Willie grinned and went into the back, walking past the crates that hid the restrooms and the link. The compartment he’d grown up in with his sister had no link, and he knew it would please Bemie to have somebody deliver a message to her, as though she were some fine lady on the letterdecks. It’d cost him a good percent, but he wanted to minimize her anger when she found out what he had to say.

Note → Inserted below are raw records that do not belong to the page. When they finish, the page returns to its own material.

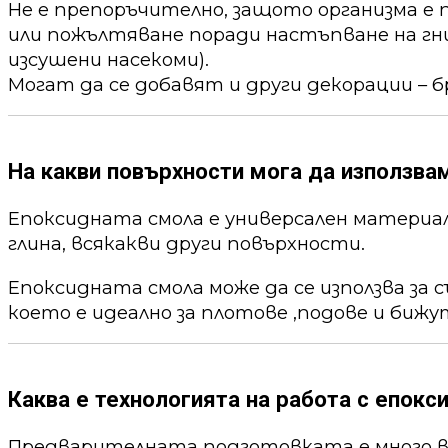
Не е препоръчително, защото организма е 
или пожълтяване поради настъпване на гни
изсушени насекоми).
Могат да се добавят и други декорации – б
На какви повърхности мога да използва
Епоксидната смола е универсален материал,
глина, всякакви други повърхности.
Епоксидната смола може да се използва за 
което е идеално за плотове ,подове и бижу
Каква е технологията на работа с епокс
Предварителната подготовката е много ва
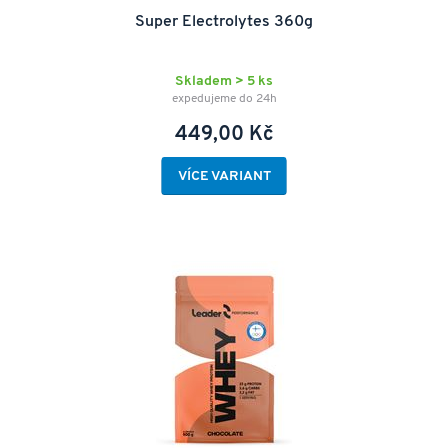
Super Electrolytes 360g
Skladem > 5 ks
expedujeme do 24h
449,00 Kč
VÍCE VARIANT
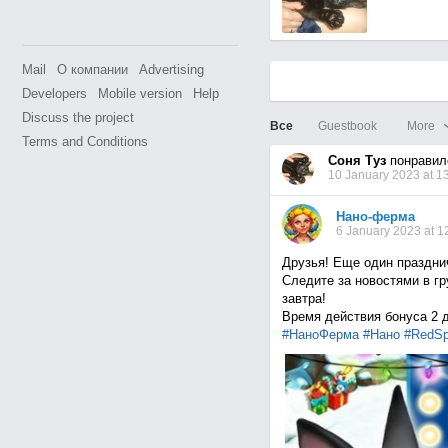
Mail
О компании
Advertising
Developers
Mobile version
Help
Discuss the project
Все
Guestbook
More
Terms and Conditions
Соня Туз
понравил
10 January 2023 at 1
Нано-ферма
6 January 2023 at 1
Друзья! Еще один празднич
Следите за новостями в г
завтра!
Время действия бонуса 2 д
#НаноФерма
#Нано
#RedSp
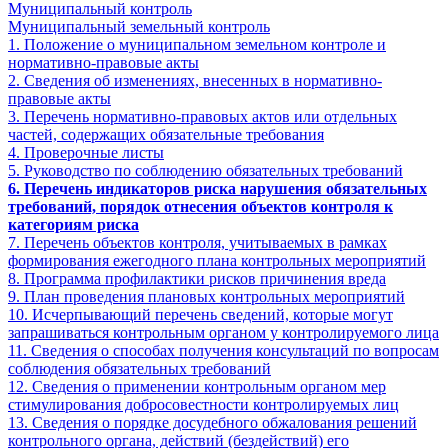
Муниципальный контроль
Муниципальный земельный контроль
1. Положение о муниципальном земельном контроле и
нормативно-правовые акты
2. Сведения об изменениях, внесенных в нормативно-
правовые акты
3. Перечень нормативно-правовых актов или отдельных
частей, содержащих обязательные требования
4. Проверочные листы
5. Руководство по соблюдению обязательных требований
6. Перечень индикаторов риска нарушения обязательных
требований, порядок отнесения объектов контроля к
категориям риска
7. Перечень объектов контроля, учитываемых в рамках
формирования ежегодного плана контрольных мероприятий
8. Программа профилактики рисков причинения вреда
9. План проведения плановых контрольных мероприятий
10. Исчерпывающий перечень сведений, которые могут
запрашиваться контрольным органом у контролируемого лица
11. Сведения о способах получения консультаций по вопросам
соблюдения обязательных требований
12. Сведения о применении контрольным органом мер
стимулирования добросовестности контролируемых лиц
13. Сведения о порядке досудебного обжалования решений
контрольного органа, действий (бездействий) его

“This is for Bernadette Stockton, Eight Below Z, Compartment 32981.” He dropped the Sangaree speech and spoke in the clear, letterdeck accents he and Bemie had forced themselves to use at home. “Uh, Bern, this is Willie. I just got an assignment that’s going to keep me away from the neighborhood for a while. Nothing dangerous, but I’m going to have to miss some wedding rehearsals.” He winced, imagining her reaction when she heard that. “Uh, I don’t know when I’ll be able to get away from this thing. Please tell Jack I’m sorry, too. Take care of yourself and, I guess, good-bye … Uh, from your loving brother, who wouldn’t miss any rehearsals unless he had to. End of message.” He felt around in his pockets for some dollar coins. “Link, how much was that? Write it out in nice script.”

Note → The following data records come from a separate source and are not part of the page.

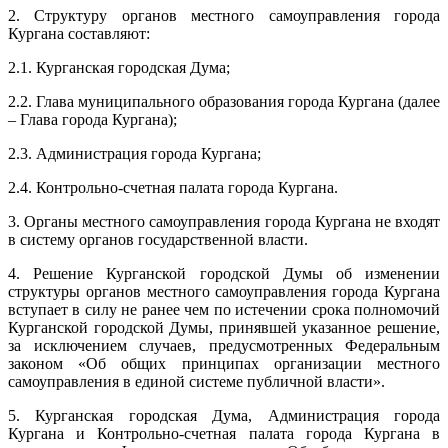
2. Структуру органов местного самоуправления города
Кургана составляют:
2.1. Курганская городская Дума;
2.2. Глава муниципального образования города Кургана (далее
– Глава города Кургана);
2.3. Администрация города Кургана;
2.4. Контрольно-счетная палата города Кургана.
3. Органы местного самоуправления города Кургана не входят
в систему органов государственной власти.
4. Решение Курганской городской Думы об изменении
структуры органов местного самоуправления города Кургана
вступает в силу не ранее чем по истечении срока полномочий
Курганской городской Думы, принявшей указанное решение,
за исключением случаев, предусмотренных Федеральным
законом «Об общих принципах организации местного
самоуправления в единой системе публичной власти».
5. Курганская городская Дума, Администрация города
Кургана и Контрольно-счетная палата города Кургана в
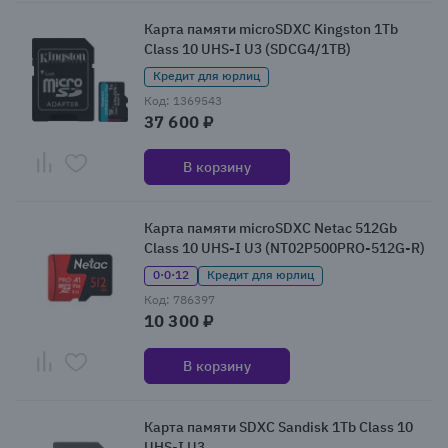
Карта памяти microSDXC Kingston 1Tb
Class 10 UHS-I U3 (SDCG4/1TB)
Кредит для юрлиц
Код: 1369543
37 600 ₽
В корзину
Карта памяти microSDXC Netac 512Gb
Class 10 UHS-I U3 (NT02P500PRO-512G-R)
0·0·12
Кредит для юрлиц
Код: 786397
10 300 ₽
В корзину
Карта памяти SDXC Sandisk 1Tb Class 10
UHS-I U3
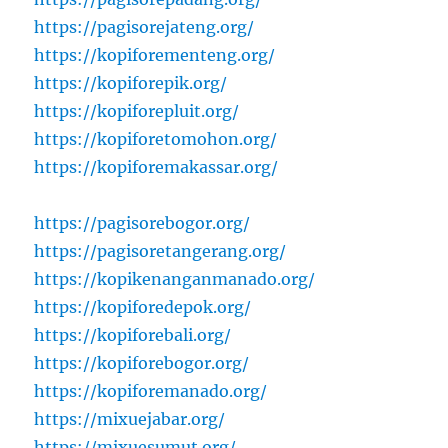
https://pagisorejateng.org/
https://kopiforementeng.org/
https://kopiforepik.org/
https://kopiforepluit.org/
https://kopiforetomohon.org/
https://kopiforemakassar.org/
https://pagisorebogor.org/
https://pagisoretangerang.org/
https://kopikenanganmanado.org/
https://kopiforedepok.org/
https://kopiforebali.org/
https://kopiforebogor.org/
https://kopiforemanado.org/
https://mixuejabar.org/
https://mixuesumut.org/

“Twelve-fifty,” said the link-station.
This was more than twice what he’d anticipated. He had enough to cover it, barely, but— “Piracy,” he muttered.
“It’s justified by maintenance costs,” said the link primly. “And considering that most of the link-stations in this neighborhood are too damaged to be fully operational—”
“Fine,” said Will, as he dropped in another handful of coins. You didn’t find links extending credit in this neighborhood either.
He walked out past the crates and back to the counter. “Your link’s a little mouthy,” he said.
“Ain’t mine, I just rent it.” Sam looked at Will speculatively. “Carter was in, this morning.”
“In here?”
Sam nodded. “Bemie was in the back. He wanted to talk to her. I had to call the guys to get him out.”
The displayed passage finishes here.